Week 6/ Biotech ethics / Lam Tran

I am really concerned about the ethics behind biotechnology.

Some of the things freak me out. The best example of this is Steelarc’s third ear in his arm. WHY!!!! Seriously, I think most of the class will agree with me that implanting a third ear is just plain insane. What creeps me out more is that it is suppose to actually work. O.K., growing the flesh in a petri dish is relatively basic compared to the actual wiring into the nerves and recreating all the small parts ( such as the eardrum, hammer, Cochlea, etc ).

http://www.health.state.ny.us/nysdoh/antibiotic/ear.gif

just look at how it looks, how all the tubes are arching about and such. Then again, perhaps it the ear Steelarc might be a simplified version of it and might not be able to hear as well as his normal ears.

However, at least he is subjecting himself to his experiments. If he was to screw up and the ear ends up tasting the air instead of hearing things, at least he is the one responsible for it. Any torture or hardships later in life that came from this biotechnological addon. But what about experiments to animals? I’m mainly going to refer to the GFP bunny that was referred to in the lectures and in one of the readings.

http://transitos.zip.net/images/alba.jpg

I am not a vegetarian. I have clothing made of leather. I use products that are animal tested. Using animals for pharmaceutical testing before humans is, in my opinion, O.K. These are all for utilitarian reasons. There is purpose behind these acts. We gain something tangible. If we test a shampoo on an animal and it gets a rash, that saves humans the pain of having a rash. If a drug accidentally causes vomiting on its test subjects, that saves humans from vomiting. In addition, these products that are derived from animals or have to do with other animals are products on the market that in turn provide jobs and manufacturing, marketing, and retail; they, all together, provide an integral part of the world economy. Although it is not nice to say it, most people think that a human life is more important than any other animals.  However, modifying an animal to “glow” just sucks for the animal. What if the gene modifications do not work right and the rabbit had a terrible skin disorder instead? What if the gene modification created extra limbs instead? And all these risks for what? Aesthetics purposes? There is no real functionality of having a bunch of GFP bunnies about unless the entire world will be enveloped in dark light and you have a bunch of these bunnies around to light up the world. Thankfully, this GFP Bunny was just a frontier. Hopefully, this sort of art does not become popular. Having genetically modified animals as art on display is worse than having a dead animal stuffed on display. Its a freak of nature. And the process of altering the Genes is probably very expensive. The demand for selling this sort of  “art” would probably be low because of the costs and that not very many scientists can do or want to do such a thing.

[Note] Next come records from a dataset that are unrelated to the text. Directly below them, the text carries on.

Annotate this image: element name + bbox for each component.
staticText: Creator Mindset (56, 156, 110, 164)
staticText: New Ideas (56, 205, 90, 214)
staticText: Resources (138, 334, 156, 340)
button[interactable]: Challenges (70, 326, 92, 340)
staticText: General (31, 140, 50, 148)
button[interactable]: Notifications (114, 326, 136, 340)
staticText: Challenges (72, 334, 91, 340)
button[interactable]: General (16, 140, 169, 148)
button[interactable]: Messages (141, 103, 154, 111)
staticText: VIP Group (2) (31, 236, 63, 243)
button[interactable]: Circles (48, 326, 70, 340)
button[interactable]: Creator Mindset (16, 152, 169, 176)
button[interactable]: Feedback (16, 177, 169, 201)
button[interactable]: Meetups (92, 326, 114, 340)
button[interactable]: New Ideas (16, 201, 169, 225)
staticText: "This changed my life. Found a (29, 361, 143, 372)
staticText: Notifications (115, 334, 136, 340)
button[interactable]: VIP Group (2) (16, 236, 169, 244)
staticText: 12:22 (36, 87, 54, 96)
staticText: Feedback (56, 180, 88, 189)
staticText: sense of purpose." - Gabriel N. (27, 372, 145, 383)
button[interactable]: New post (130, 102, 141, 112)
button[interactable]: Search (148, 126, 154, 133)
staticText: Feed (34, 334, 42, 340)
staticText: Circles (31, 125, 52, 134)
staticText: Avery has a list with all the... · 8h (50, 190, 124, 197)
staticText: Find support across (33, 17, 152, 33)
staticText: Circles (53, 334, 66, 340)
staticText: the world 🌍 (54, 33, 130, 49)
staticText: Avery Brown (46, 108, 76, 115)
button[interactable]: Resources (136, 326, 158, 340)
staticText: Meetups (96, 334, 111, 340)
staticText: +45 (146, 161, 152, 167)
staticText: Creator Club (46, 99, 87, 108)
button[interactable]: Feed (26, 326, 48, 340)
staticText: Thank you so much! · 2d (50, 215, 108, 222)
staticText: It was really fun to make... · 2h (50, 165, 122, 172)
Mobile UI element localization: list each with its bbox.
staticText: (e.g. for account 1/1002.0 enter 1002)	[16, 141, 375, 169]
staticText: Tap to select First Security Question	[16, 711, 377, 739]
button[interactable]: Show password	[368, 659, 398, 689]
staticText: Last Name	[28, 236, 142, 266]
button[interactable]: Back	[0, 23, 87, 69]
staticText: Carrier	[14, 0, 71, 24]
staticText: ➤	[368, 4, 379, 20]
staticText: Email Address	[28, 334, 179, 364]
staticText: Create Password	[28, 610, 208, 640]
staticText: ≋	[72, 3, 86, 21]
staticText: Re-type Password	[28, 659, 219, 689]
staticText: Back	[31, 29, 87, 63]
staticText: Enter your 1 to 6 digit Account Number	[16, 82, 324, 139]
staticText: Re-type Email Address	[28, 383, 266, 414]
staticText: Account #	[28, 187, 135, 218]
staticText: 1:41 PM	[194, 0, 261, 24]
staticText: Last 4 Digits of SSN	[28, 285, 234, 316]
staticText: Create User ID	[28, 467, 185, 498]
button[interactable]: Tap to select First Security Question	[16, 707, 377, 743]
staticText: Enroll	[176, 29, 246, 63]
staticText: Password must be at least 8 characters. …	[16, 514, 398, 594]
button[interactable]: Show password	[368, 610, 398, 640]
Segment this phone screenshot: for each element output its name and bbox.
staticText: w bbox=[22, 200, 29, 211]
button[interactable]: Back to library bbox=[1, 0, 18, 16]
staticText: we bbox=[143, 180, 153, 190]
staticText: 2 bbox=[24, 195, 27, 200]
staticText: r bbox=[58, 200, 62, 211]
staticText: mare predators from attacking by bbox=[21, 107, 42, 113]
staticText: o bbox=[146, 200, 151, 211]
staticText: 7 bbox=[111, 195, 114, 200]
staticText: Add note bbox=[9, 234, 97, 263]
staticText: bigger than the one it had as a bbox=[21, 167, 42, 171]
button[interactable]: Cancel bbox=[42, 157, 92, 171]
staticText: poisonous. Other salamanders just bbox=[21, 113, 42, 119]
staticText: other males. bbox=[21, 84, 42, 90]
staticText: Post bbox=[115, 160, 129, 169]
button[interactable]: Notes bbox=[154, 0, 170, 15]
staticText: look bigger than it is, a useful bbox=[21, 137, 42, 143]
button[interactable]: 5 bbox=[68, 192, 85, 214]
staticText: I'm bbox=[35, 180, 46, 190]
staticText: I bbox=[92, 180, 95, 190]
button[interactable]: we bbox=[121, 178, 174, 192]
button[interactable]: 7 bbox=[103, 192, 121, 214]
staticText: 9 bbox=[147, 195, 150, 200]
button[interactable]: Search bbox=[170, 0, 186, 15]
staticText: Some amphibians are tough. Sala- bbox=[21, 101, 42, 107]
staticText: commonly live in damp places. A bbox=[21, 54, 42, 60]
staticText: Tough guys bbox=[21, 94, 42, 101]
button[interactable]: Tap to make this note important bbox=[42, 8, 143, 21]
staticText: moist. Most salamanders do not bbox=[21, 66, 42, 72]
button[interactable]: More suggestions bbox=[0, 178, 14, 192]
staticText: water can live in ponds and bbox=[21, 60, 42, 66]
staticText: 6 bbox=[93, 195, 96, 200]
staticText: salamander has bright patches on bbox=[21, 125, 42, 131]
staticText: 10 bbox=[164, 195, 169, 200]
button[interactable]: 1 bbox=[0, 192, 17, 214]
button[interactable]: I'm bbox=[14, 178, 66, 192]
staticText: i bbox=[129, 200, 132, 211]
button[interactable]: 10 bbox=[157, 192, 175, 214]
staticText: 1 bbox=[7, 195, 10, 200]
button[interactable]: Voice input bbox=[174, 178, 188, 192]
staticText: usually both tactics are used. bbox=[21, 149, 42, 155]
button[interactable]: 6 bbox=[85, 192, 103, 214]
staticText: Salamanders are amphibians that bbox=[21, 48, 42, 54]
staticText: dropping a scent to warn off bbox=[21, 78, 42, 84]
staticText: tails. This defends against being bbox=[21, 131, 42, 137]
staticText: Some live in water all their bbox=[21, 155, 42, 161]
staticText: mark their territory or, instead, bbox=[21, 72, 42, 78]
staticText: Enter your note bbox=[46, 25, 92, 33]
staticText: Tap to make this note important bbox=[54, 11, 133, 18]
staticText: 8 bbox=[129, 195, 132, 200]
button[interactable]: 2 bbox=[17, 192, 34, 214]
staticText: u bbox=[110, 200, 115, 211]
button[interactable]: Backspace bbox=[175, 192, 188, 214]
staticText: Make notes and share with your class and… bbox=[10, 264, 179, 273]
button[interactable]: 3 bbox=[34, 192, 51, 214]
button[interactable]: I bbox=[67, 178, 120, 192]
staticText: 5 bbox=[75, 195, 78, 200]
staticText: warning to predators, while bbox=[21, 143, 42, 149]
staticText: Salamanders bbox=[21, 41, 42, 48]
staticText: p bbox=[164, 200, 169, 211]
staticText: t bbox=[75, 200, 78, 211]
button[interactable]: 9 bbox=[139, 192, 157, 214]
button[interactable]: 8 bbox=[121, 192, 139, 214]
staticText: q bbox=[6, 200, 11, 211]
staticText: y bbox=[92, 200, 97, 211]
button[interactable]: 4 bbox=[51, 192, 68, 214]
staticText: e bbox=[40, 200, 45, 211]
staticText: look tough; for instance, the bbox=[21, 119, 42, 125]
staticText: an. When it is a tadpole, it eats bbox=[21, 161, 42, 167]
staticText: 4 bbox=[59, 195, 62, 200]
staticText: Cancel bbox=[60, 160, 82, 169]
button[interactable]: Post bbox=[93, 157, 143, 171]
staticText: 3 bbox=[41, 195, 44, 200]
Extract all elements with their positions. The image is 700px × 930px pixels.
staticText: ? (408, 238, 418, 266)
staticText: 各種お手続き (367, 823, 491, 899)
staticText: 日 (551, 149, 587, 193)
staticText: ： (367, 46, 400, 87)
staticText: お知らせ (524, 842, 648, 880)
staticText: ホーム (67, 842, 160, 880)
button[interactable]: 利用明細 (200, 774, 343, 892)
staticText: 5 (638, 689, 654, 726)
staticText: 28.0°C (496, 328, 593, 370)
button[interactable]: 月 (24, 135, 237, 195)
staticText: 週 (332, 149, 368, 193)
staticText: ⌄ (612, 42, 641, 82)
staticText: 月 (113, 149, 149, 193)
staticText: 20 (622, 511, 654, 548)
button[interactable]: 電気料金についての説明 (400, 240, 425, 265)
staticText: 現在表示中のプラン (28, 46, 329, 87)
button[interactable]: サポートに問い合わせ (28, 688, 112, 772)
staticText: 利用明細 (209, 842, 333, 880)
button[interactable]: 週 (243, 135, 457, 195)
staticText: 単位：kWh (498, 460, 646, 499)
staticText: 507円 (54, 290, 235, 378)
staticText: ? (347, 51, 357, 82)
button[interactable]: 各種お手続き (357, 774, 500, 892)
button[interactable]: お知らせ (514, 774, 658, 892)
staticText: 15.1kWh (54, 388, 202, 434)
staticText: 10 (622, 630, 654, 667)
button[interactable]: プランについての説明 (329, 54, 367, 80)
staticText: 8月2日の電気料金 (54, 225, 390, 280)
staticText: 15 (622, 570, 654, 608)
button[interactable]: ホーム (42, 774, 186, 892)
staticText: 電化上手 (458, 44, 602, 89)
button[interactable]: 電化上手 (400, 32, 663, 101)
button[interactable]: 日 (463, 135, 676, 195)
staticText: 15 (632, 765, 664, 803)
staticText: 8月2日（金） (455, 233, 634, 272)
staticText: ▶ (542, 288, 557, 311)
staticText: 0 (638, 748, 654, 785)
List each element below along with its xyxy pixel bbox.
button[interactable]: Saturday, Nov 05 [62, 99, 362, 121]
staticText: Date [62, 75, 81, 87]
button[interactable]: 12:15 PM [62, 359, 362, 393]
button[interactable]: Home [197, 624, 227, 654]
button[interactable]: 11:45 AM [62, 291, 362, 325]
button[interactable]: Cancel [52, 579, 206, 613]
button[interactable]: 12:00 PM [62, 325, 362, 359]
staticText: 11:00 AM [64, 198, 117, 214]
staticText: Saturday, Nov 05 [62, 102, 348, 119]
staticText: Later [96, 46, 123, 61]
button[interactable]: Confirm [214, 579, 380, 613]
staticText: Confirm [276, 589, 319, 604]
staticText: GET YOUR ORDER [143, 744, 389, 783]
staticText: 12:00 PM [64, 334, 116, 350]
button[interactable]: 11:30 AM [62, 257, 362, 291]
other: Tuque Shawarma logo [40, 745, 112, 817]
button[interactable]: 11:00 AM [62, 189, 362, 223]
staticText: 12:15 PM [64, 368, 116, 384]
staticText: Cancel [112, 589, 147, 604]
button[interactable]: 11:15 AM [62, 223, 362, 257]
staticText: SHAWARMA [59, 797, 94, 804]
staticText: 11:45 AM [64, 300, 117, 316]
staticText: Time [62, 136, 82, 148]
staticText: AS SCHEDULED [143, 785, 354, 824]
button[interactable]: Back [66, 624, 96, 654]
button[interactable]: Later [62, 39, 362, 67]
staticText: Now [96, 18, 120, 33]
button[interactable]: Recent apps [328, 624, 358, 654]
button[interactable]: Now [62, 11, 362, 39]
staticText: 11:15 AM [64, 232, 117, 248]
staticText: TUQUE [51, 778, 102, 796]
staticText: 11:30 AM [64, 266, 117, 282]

I’m not apart of PETA. Like I said before, I use products from or tested from animals. As long as the benefit exceeds the cost, that the animals sacrifice somehow improves the lives of others to a reasonable degree, I am perfectly fine with it.

We should just stick with traditional art. We only lose a few plants worth of paint pigment, a few minerals for the sculpture, or some electricity if its digital. Relatively harmless to other organisms ( key word is relatively, its only leaves a small carbon footprint).